Дочь и Константин спрашивают, не надо ли мне чего. А мне надо только одного: чтобы меня никто не беспокоил и не мешал вспоминать тебя. Интересно, если бы Бог позволил нам прожить вместе всю жизнь, любила бы я тебя столь же сильно и страстно, как теперь? Думаю, что да.

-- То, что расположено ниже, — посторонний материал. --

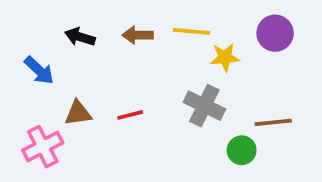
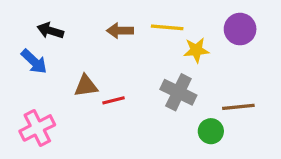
black arrow: (80, 37) -> (50, 31), moved
brown triangle: (78, 113) -> (86, 86), moved

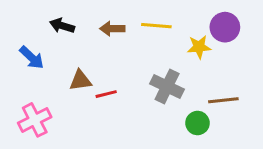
black arrow: (50, 31) -> (62, 26), moved
yellow star: (196, 50) -> (199, 47), moved

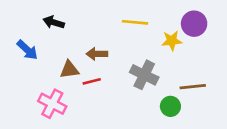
brown arrow: (112, 29) -> (97, 54), moved
pink cross: (35, 120) -> (52, 104), moved, turned -36

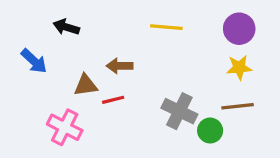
yellow star: (172, 41) -> (239, 67), moved
gray cross: (144, 75) -> (179, 111), moved

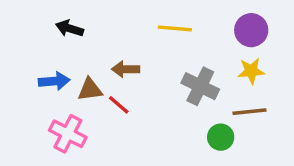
blue arrow: (34, 61) -> (54, 81), moved, turned -48
red line: (113, 100) -> (119, 105), turned 55
gray cross: (179, 111) -> (200, 86), moved

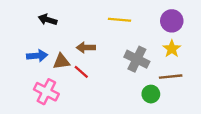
yellow star: (251, 71) -> (172, 49), turned -30

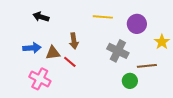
purple circle: (172, 21) -> (137, 24), moved
brown arrow: (86, 48) -> (74, 41), turned -98
yellow star: (172, 49) -> (162, 42), moved

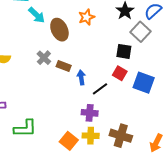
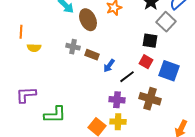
gray cross: (44, 58) -> (73, 47), turned -32
blue arrow: (81, 77) -> (109, 66), turned -136
brown cross: (121, 136) -> (150, 99), moved

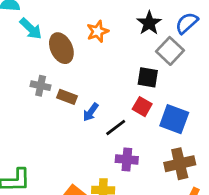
brown cross: (150, 99) -> (180, 164), moved, turned -30
purple cross: (117, 100) -> (127, 160), moved

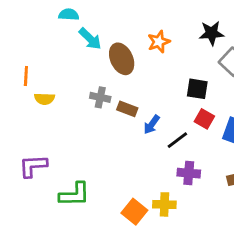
black star: (149, 23) -> (212, 33), turned 30
black square: (148, 77) -> (197, 89), moved

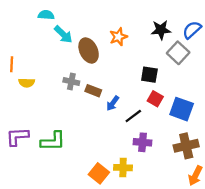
green L-shape: (74, 194) -> (53, 141), moved

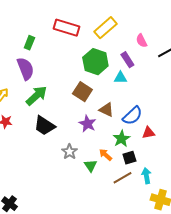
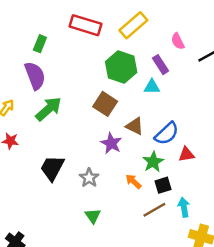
black trapezoid: (44, 126) -> (52, 168), moved, turned 85
green triangle: (90, 166) -> (93, 216), moved

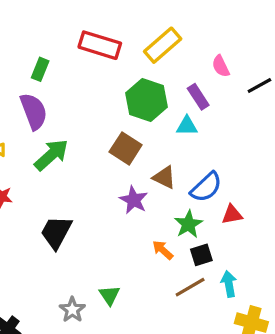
gray star: (89, 178) -> (72, 310), moved

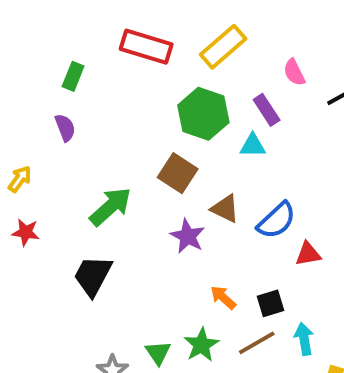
purple semicircle: (34, 111) -> (65, 128), size x0.6
green arrow: (51, 155) -> (111, 207), moved
green star: (188, 224) -> (201, 345), moved

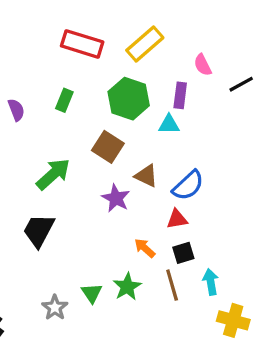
green rectangle: (73, 76) -> (64, 100), moved
purple rectangle: (267, 110) -> (180, 95), turned 40
red triangle: (308, 254) -> (177, 219), moved
brown line: (257, 343) -> (172, 285), turned -76

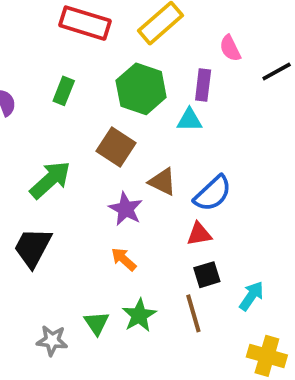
orange arrow: (145, 248) -> (124, 259), moved
cyan arrow: (211, 282) -> (251, 296), moved, turned 45
gray star: (55, 308) -> (52, 340), turned -30

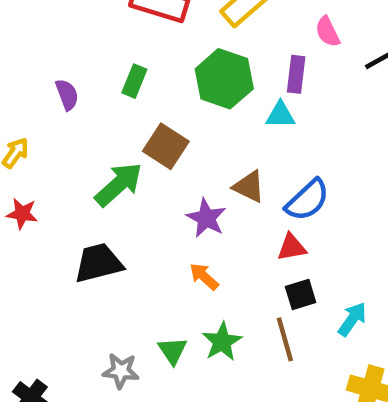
brown square: (116, 147) -> (166, 146), moved
black trapezoid: (33, 248) -> (98, 263), turned 48

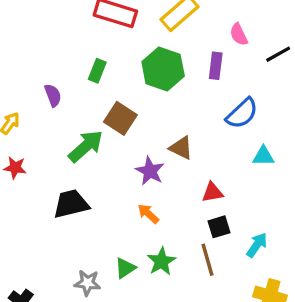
purple semicircle: (67, 95) -> (53, 95), moved
cyan triangle: (280, 115) -> (263, 156), moved
blue semicircle: (307, 200) -> (242, 113), moved
green triangle: (173, 351) -> (125, 268), turned 30

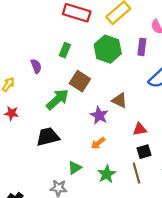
orange arrow: (148, 214) -> (98, 143), turned -80
green triangle: (125, 268) -> (75, 168), moved

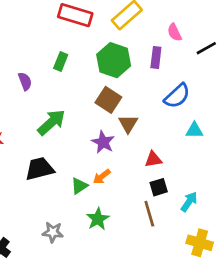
brown square: (80, 81) -> (108, 100), moved
brown triangle: (119, 100) -> (128, 124), turned 35
green triangle: (75, 168) -> (79, 186), moved
green star: (107, 174) -> (98, 219), moved

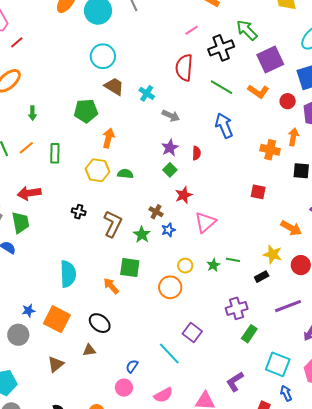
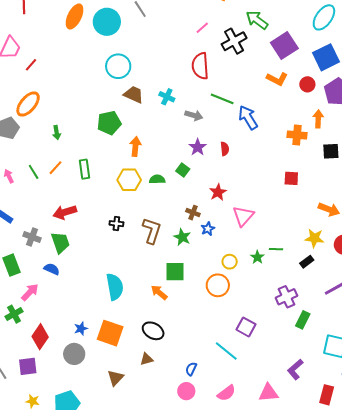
green line: (222, 87) -> (222, 99), moved
green square: (170, 170) -> (183, 170), moved

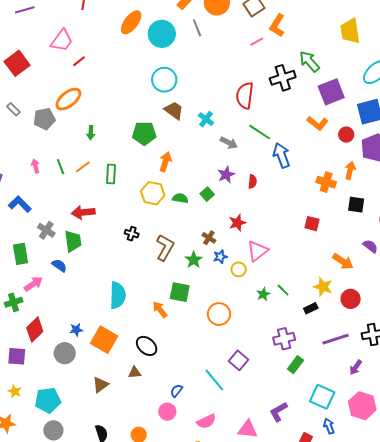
pink line: (202, 28) -> (257, 42), moved
green line: (276, 249) -> (283, 290), turned 32
yellow circle: (230, 262) -> (239, 269), moved

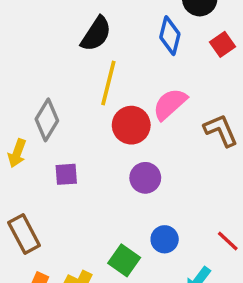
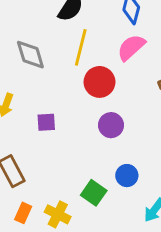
pink semicircle: (170, 104) -> (131, 47), moved
gray diamond: (47, 120) -> (30, 55), moved, turned -48

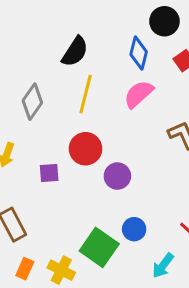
gray diamond: (30, 55) -> (32, 102), turned 52
red circle: (99, 82) -> (86, 149), moved
green square: (94, 193) -> (99, 247), size x1.4

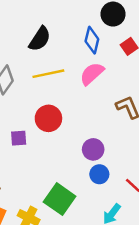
yellow line: (86, 94) -> (48, 74), turned 64
purple circle: (117, 176) -> (93, 149), moved
blue circle: (134, 229) -> (99, 174), moved

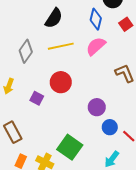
purple square: (19, 138) -> (37, 98), turned 32
blue circle: (99, 174) -> (110, 127), moved

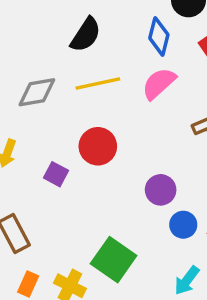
gray diamond: (26, 51) -> (37, 92), turned 45

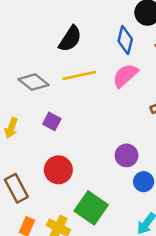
gray diamond: (37, 92) -> (33, 82), turned 48
red circle: (98, 146) -> (58, 170), moved
purple square: (56, 174) -> (52, 121), moved

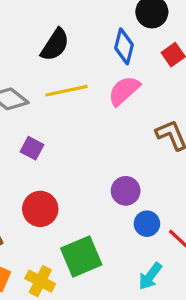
green square: (91, 208) -> (81, 257), turned 32

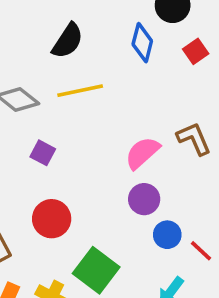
pink semicircle: (124, 91) -> (142, 153), moved
green square: (81, 257) -> (96, 270), turned -30

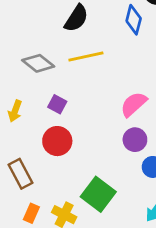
red circle: (52, 219) -> (57, 141), moved

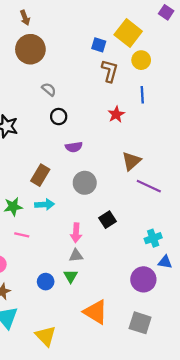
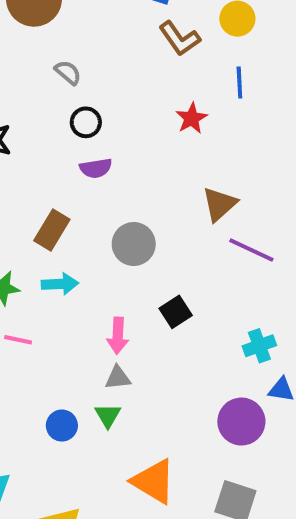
brown L-shape: (110, 71) -> (180, 39), turned 130
purple semicircle: (74, 147) -> (96, 168), moved

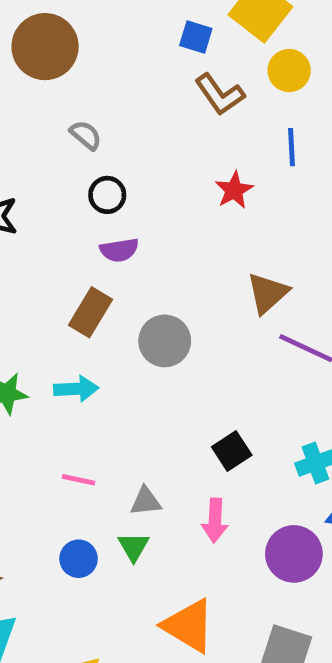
brown rectangle: (52, 230) -> (90, 312), moved
black square: (176, 312) -> (232, 451), moved
pink arrow: (118, 336) -> (215, 520), moved
pink line: (18, 340) -> (79, 480), moved

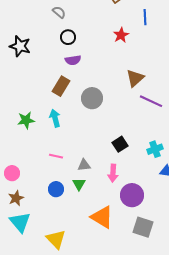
cyan arrow: (76, 389) -> (55, 118), turned -102
purple circle: (294, 554) -> (132, 195), moved

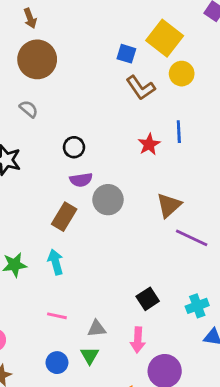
gray semicircle: (59, 12) -> (29, 109), moved
blue line: (145, 17) -> (179, 132), moved
gray circle: (92, 98) -> (108, 200), moved

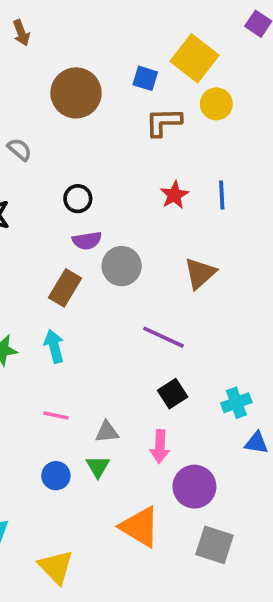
brown circle: (37, 59) -> (76, 93), moved
brown L-shape: (141, 88) -> (163, 122), turned 124
blue line: (179, 132) -> (222, 195), moved
purple line: (192, 238) -> (163, 337), moved

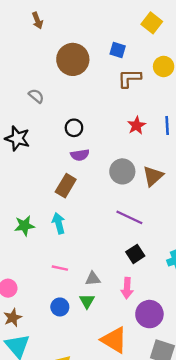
yellow square: (194, 58) -> (152, 23), moved, size x0.7
gray circle: (122, 266) -> (122, 171), moved

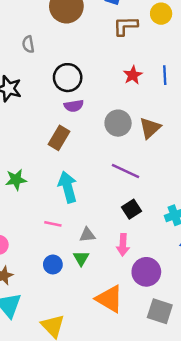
gray semicircle: (36, 96) -> (28, 44), turned -140
black circle: (74, 128) -> (68, 78), size x1.5
cyan arrow: (59, 223) -> (68, 187), moved, size x1.4

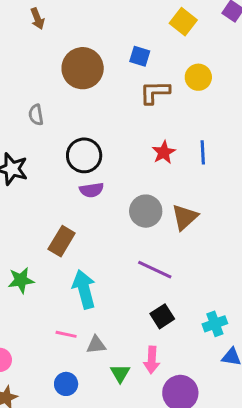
brown rectangle: (59, 138) -> (62, 241), moved
gray triangle: (87, 235) -> (96, 345), moved
green triangle: (81, 258) -> (120, 373), moved

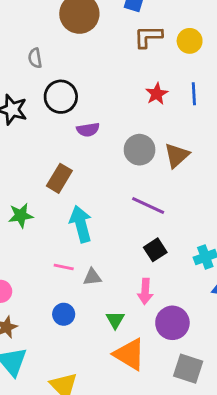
yellow circle: (198, 77) -> (190, 41), moved
black circle: (84, 155) -> (61, 97), moved
green triangle: (120, 373) -> (115, 320), moved

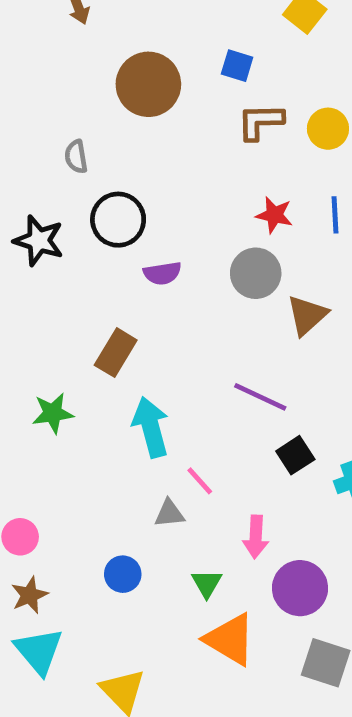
red star: (157, 94) -> (274, 215), turned -30
gray circle: (140, 150) -> (256, 273), moved
black square: (155, 250) -> (295, 455), moved
pink line: (64, 267) -> (200, 481), moved, turned 36

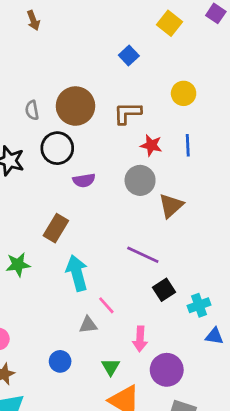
blue square: (237, 66) -> (129, 55), turned 30
brown circle: (148, 84) -> (75, 106), moved
brown L-shape: (260, 122) -> (127, 113), moved

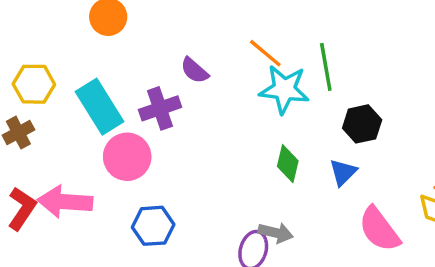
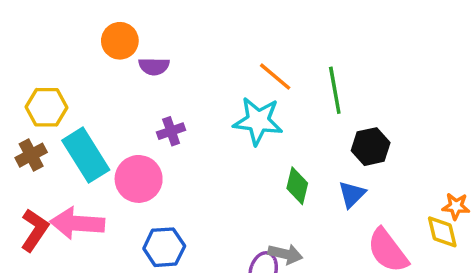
purple semicircle: (195, 70) -> (154, 66), moved, turned -40
cyan star: (284, 89) -> (258, 121), moved
cyan rectangle: (100, 107) -> (86, 155), moved
purple cross: (160, 108) -> (171, 131), size x0.7

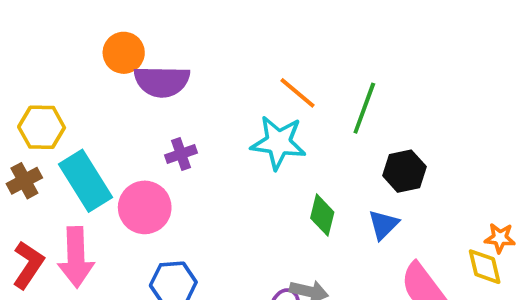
purple semicircle: (154, 66) -> (162, 81), size x1.6
green line: (335, 90) -> (364, 108), turned 30
pink arrow: (77, 223) -> (76, 257), turned -96

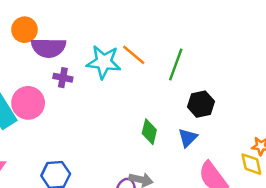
cyan star: (278, 143) -> (104, 62), moved
purple cross: (181, 154) -> (63, 78), moved, turned 30
pink circle: (145, 207) -> (28, 103), moved

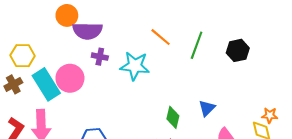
cyan star: (104, 62) -> (135, 66), moved
black hexagon: (201, 104) -> (238, 50), moved
green diamond: (149, 132) -> (173, 117), moved

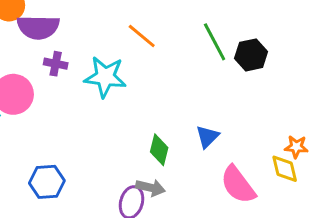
green line: (197, 45) -> (215, 42), moved, turned -48

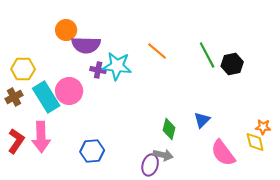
cyan star: (105, 77) -> (117, 66), moved

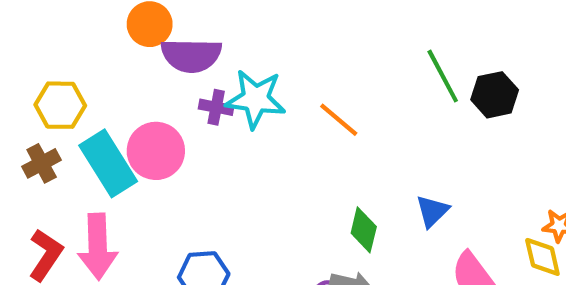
orange line: (157, 51) -> (339, 120), moved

Я готова к уходу из этой жизни, я устала от нее. Слишком много обязанностей и слишком мало радости. И даже чувство выполненного долга не приносит облегчения. Я была верной и заботливой женой, с возрастом из начальницы пансиона превратилась в безгласного личного секретаря своего мужа, нашу с Константином золотую свадьбу широко отмечали, о ней даже писали в городской газете – но был ли мой муж счастлив со мной? Не знаю. Когда прошло влечение, наша отчужденность друг от друга стала очевидной для нас обоих, надеюсь, что хотя бы не для детей и домочадцев. Впрочем, дети давно выросли, у них собственные семейные проблемы, и им, в сущности, до нас теперь нет никакого дела. Я чувствую это во время ежеутренних посещениий дочери, которая как будто отбывает повинность, задавая мне одни и те же вопросы, и редких визитов сыновей, у которых при виде меня лица приобретают такое озабоченное выражение, как будто в доме пожар и надо бежать за водой. Особенно это было заметно пару дней назад, когда все пришли поздравить меня с Рождеством, да еще привели внуков. Я чувствовала себя смертельно усталой, а люди вокруг меня откровенно недоумевали, почему вместо веселья и радости им надо стоять возле кровати старой больной женщины и изо всех сил изображать скорбь оттого, что для нее это Рождество последнее. Хотя, в сущности, по этому поводу не скорбят ни они, ни я. Константин целыми днями что-то читает и пишет и заходит проведать меня тоже исключительно из чувства долга. Ах, ты бы на его месте не отходил от меня ни на минуту, я знаю! Вот и оказывается, что в старости и болезни любовь еще нужнее, чем в молодости и силе. Долг давно уже стал главным содержанием нашей семейной жизни, распорядился ею по-своему, и хотя есть маленькая надежда на вознаграждение за терпение в вечности, меня это не утешает. Да и не ждут меня там с распростертыми объятиями: слишком много грехов, о которых знаем только Он и я.